Stockyards Theatre Project


Chicago IL


History of the Company

In 1999, Stockyards Theatre Project presented its first theatrical piece, Windy Big-Headed City at Breadline Theatre. It was followed by A Chicca Looks at 25: A Memoir for the Stage at The Playground. Both plays were written by Stockyards’ Founder and first Artistic Director Jill Elaine Hughes.

In 2000, Stockyards created a festival of short plays by women playwrights entitled Femme Fatalities: Four One Act Plays By Women, mounted at The Performance Loft. That summer, Stockyards Theatre Project presented the world premiere of Don’t Promise by award-winning Latina playwright Silvia Gonzalez S. The play, produced at Breadline Theatre, addressed a number of women’s issues – most notably the position of women and religion in patriarchal society. “Stockyards Theatre Project’s newest show, Don’t Promise, is a glowing example of Stockyards’ commitment to bringing more interesting productions to the city of Chicago.” (ChicagoActors.com).
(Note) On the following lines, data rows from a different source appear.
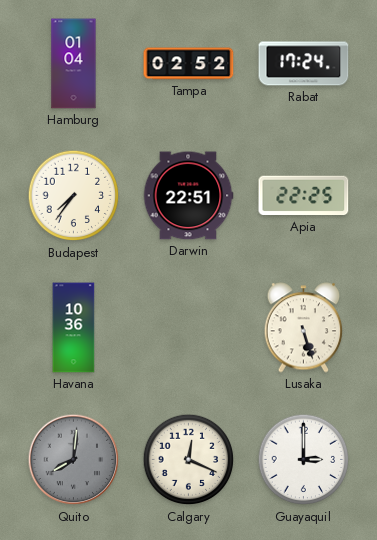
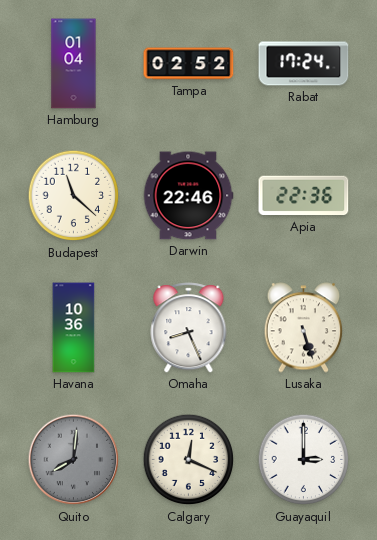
Budapest: 7:36 -> 11:22
Darwin: 22:51 -> 22:46
Apia: 22:25 -> 22:36
Omaha: none -> 8:26
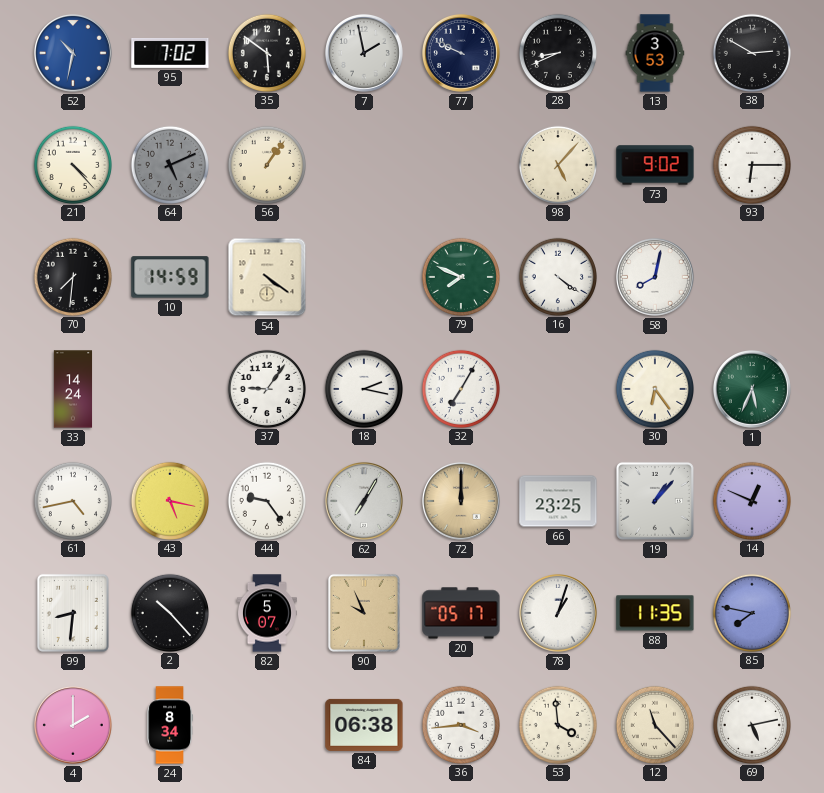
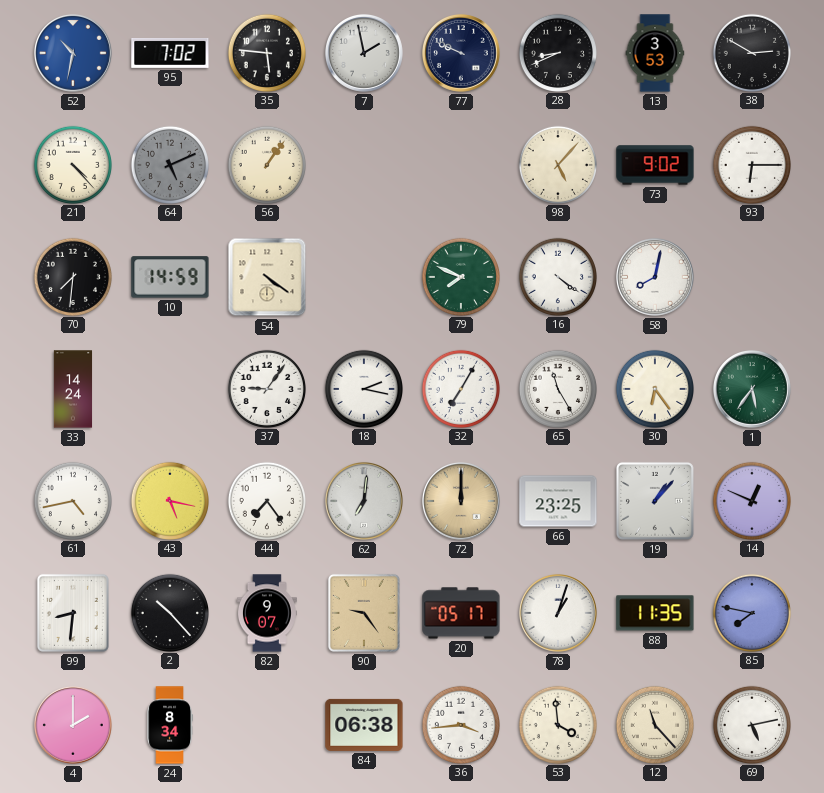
35: 5:51 -> 5:46
65: none -> 11:25
1: 5:34 -> 5:36
44: 9:24 -> 7:24
62: 7:05 -> 7:01
82: 5:07 -> 9:07
90: 9:56 -> 9:24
This year also saw Stockyards producing its first annual Women’s Performance Art Festival, which the Chicago Sun-Times praised as “…the purist woman’s performance event in Chicago.”

The next year, 2001, was fruitful, yielding yet another world premiere in Damn the Torpedoes!!, an absurdist satire of capitalist media culture written by Ms. Hughes and mounted at the Heartland Studio Theatre. On May 6 at Katerina’s coffeehouse, Stockyards presented a staged reading of British playwright Alex Court’s Anarkali at Jallozai, a work-in-progress that focused on the plight of women under the Afghan Taliban. Later that year, Histrionics: Four Plays by Women on Psychology, Sex and General Madness was performed at the Heartland Studio Theater. This play examined the world of therapy, HMOs, mental institutions and holistic healing. Kim Wilson of the Chicago Reader wrote, “This production…is well-crafted and enjoyable.” That fall, Stockyards also presented the 2nd Annual Women’s Performance Art Festival.

In 2002, Stockyards Theatre Project began its trend of telling stories of historical women by producing The Rape of Nanking…According to Minnie by Margaret G. Waterstreet, presented at the Chicago Cultural Center Studio Theatre. In the Chicago Tribune, Lucia Mauro wrote, “What emerged was a great tale of courage and crushing futility.” In the spring of 2002, Running From The Red Girl by Linda Eisenstein (one of our pieces from the Histrionics production in 2001) was a part of the Bailiwick’s All Girl Revue 3. Following the success of the first two festivals, Stockyards continued with its 3rd Women’s Performance Art Festival. In December of 2002, Lunacy opened in the Athenaeum First Floor Studio. Written by Patricia Weaver-Francisco, Lunacy tells the story of thirteen American women pilots who were initially part of the first U.S. space program. The women successfully completed the preliminary physical and psychological testing given the Mercury astronauts, but their participation in the program was abruptly cancelled and those women faded from public view.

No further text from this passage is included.